A long latency period does not imply that recent exposures would be less important to disease risk. This is clearly illustrated by a large number of studies of tobacco smoking and lung cancer demonstrating a drop in risk after cessation of smoking (showing that late exposures are important) even though at least 1520 years must pass from first exposure until an excess risk appears. The relevance of late exposures depends on whether the agent under study acts as an early- or late-stage carcinogen, or both. There are studies indicating that late exposures to asbestos are important (8, 9
), and cumulative dose, integrated over all work periods, has very strong support as a dose measure for asbestos in studies of bronchial carcinoma (10
, 11
). Asbestos exposure levels in Sweden diminished dramatically when asbestos was banned in 1974, and most of the contribution to the cumulative dose in our study (2
) came from the years before 1974. Thus, we find the argument that a long induction/latency speaks against the relevance of cumulative dose theoretically wrong, with no bearing on interpretation of the present results.

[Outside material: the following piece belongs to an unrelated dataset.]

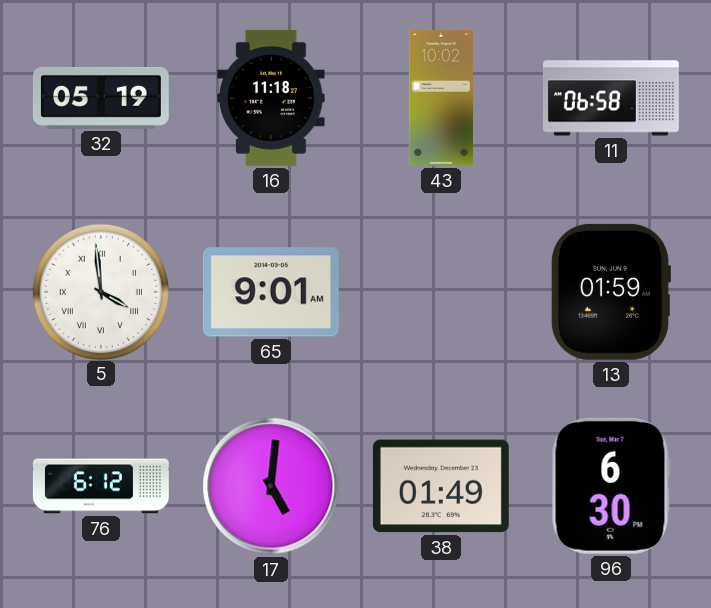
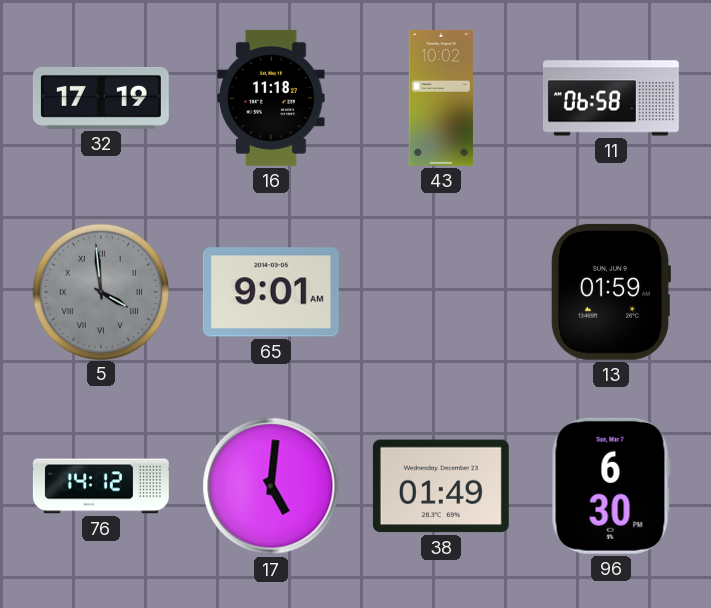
32: 05:19 -> 17:19
5 dial: white -> grey
76: 6:12 -> 14:12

Finally, it has been said that the lack of correlation of risk with duration of asbestos exposure would speak against a causal relation. Duration of exposure is often a poor surrogate for cumulative exposure, especially if exposure levels have changed considerably over time. In view of the dramatic fall in asbestos levels during the mid-1970s in Sweden, the lack of correlation with duration is not surprising. The risk correlated with both exposure intensity and cumulative exposure. We find Dr. Smith's suggestion that "other factors may have created bias in the risk estimates" (1, p. 1029) is a misinterpretation of the findings (2
). Our findings fit in well with the massive evidence that asbestos is a human lung carcinogen.